§ Your assignment: All of the data needs to be reproduced with no alterations.

[Stored data]
'''

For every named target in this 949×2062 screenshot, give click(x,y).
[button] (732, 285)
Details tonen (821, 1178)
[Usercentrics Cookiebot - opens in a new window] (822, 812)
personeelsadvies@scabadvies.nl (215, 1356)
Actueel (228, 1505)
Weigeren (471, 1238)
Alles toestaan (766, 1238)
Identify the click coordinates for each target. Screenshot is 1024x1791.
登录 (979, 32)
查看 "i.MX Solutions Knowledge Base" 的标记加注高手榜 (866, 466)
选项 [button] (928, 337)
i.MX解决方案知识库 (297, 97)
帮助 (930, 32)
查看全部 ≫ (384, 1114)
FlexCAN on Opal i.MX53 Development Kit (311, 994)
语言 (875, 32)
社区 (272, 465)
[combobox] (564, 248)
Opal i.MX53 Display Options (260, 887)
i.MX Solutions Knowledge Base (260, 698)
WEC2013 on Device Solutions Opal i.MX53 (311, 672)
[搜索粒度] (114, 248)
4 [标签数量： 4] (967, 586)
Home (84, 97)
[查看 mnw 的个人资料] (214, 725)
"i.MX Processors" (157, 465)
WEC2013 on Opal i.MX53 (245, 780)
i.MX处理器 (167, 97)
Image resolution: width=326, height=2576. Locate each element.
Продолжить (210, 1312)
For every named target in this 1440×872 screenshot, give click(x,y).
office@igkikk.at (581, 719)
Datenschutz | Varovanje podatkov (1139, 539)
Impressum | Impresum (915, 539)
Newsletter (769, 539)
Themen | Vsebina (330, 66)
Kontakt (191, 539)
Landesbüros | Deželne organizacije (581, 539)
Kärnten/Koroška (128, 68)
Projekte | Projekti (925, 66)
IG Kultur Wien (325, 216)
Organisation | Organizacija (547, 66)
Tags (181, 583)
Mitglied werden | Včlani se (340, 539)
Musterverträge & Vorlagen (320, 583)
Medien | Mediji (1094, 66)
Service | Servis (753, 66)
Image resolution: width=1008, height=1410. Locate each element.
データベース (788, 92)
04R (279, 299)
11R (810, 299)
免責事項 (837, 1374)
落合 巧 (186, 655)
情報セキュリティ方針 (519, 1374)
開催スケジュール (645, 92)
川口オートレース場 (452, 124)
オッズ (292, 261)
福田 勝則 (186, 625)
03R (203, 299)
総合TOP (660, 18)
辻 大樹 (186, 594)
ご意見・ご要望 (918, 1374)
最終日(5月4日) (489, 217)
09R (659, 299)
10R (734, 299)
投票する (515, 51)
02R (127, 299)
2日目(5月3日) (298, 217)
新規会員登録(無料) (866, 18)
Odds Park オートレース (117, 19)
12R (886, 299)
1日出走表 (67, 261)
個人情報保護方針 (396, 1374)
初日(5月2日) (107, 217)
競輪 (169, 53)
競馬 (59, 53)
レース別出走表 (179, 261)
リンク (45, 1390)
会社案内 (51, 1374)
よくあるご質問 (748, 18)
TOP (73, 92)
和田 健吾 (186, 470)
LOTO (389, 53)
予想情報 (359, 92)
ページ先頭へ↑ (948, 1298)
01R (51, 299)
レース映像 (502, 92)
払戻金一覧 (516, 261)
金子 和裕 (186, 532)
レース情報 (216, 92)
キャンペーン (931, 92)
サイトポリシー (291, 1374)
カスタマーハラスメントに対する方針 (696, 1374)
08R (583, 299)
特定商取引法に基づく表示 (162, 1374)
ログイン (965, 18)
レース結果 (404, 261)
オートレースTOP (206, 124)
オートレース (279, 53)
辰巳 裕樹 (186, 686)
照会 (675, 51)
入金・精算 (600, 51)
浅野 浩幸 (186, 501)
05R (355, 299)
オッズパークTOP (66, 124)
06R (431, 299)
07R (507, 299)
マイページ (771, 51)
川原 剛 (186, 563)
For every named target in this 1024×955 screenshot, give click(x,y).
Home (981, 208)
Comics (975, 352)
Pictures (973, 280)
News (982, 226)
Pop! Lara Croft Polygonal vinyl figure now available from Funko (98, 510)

'''

§ Problem solution:
For every named target in this 949×2062 screenshot, give click(x,y).
[button] (732, 285)
Details tonen (821, 1178)
[Usercentrics Cookiebot - opens in a new window] (822, 812)
personeelsadvies@scabadvies.nl (215, 1356)
Actueel (228, 1505)
Weigeren (471, 1238)
Alles toestaan (766, 1238)
Identify the click coordinates for each target. Screenshot is 1024x1791.
登录 (979, 32)
查看 "i.MX Solutions Knowledge Base" 的标记加注高手榜 (866, 466)
选项 [button] (928, 337)
i.MX解决方案知识库 (297, 97)
帮助 (930, 32)
查看全部 ≫ (384, 1114)
FlexCAN on Opal i.MX53 Development Kit (311, 994)
语言 (875, 32)
社区 (272, 465)
[combobox] (564, 248)
Opal i.MX53 Display Options (260, 887)
i.MX Solutions Knowledge Base (260, 698)
WEC2013 on Device Solutions Opal i.MX53 (311, 672)
[搜索粒度] (114, 248)
4 [标签数量： 4] (967, 586)
Home (84, 97)
[查看 mnw 的个人资料] (214, 725)
"i.MX Processors" (157, 465)
WEC2013 on Opal i.MX53 (245, 780)
i.MX处理器 (167, 97)
Image resolution: width=326, height=2576. Locate each element.
Продолжить (210, 1312)
For every named target in this 1440×872 screenshot, give click(x,y).
office@igkikk.at (581, 719)
Datenschutz | Varovanje podatkov (1139, 539)
Impressum | Impresum (915, 539)
Newsletter (769, 539)
Themen | Vsebina (330, 66)
Kontakt (191, 539)
Landesbüros | Deželne organizacije (581, 539)
Kärnten/Koroška (128, 68)
Projekte | Projekti (925, 66)
IG Kultur Wien (325, 216)
Organisation | Organizacija (547, 66)
Tags (181, 583)
Mitglied werden | Včlani se (340, 539)
Musterverträge & Vorlagen (320, 583)
Medien | Mediji (1094, 66)
Service | Servis (753, 66)
Image resolution: width=1008, height=1410. Locate each element.
データベース (788, 92)
04R (279, 299)
11R (810, 299)
免責事項 (837, 1374)
落合 巧 (186, 655)
情報セキュリティ方針 (519, 1374)
開催スケジュール (645, 92)
川口オートレース場 (452, 124)
オッズ (292, 261)
福田 勝則 (186, 625)
03R (203, 299)
総合TOP (660, 18)
辻 大樹 (186, 594)
ご意見・ご要望 (918, 1374)
最終日(5月4日) (489, 217)
09R (659, 299)
10R (734, 299)
投票する (515, 51)
02R (127, 299)
2日目(5月3日) (298, 217)
新規会員登録(無料) (866, 18)
Odds Park オートレース (117, 19)
12R (886, 299)
1日出走表 (67, 261)
個人情報保護方針 (396, 1374)
初日(5月2日) (107, 217)
競輪 (169, 53)
競馬 (59, 53)
レース別出走表 (179, 261)
リンク (45, 1390)
会社案内 (51, 1374)
よくあるご質問 (748, 18)
TOP (73, 92)
和田 健吾 (186, 470)
LOTO (389, 53)
予想情報 (359, 92)
ページ先頭へ↑ (948, 1298)
01R (51, 299)
レース映像 (502, 92)
払戻金一覧 (516, 261)
金子 和裕 (186, 532)
レース情報 (216, 92)
キャンペーン (931, 92)
サイトポリシー (291, 1374)
カスタマーハラスメントに対する方針 (696, 1374)
08R (583, 299)
特定商取引法に基づく表示 (162, 1374)
ログイン (965, 18)
レース結果 (404, 261)
オートレースTOP (206, 124)
オートレース (279, 53)
辰巳 裕樹 (186, 686)
照会 (675, 51)
入金・精算 (600, 51)
浅野 浩幸 (186, 501)
05R (355, 299)
オッズパークTOP (66, 124)
06R (431, 299)
07R (507, 299)
マイページ (771, 51)
川原 剛 (186, 563)
For every named target in this 1024×955 screenshot, give click(x,y).
Home (981, 208)
Comics (975, 352)
Pictures (973, 280)
News (982, 226)
Pop! Lara Croft Polygonal vinyl figure now available from Funko (98, 510)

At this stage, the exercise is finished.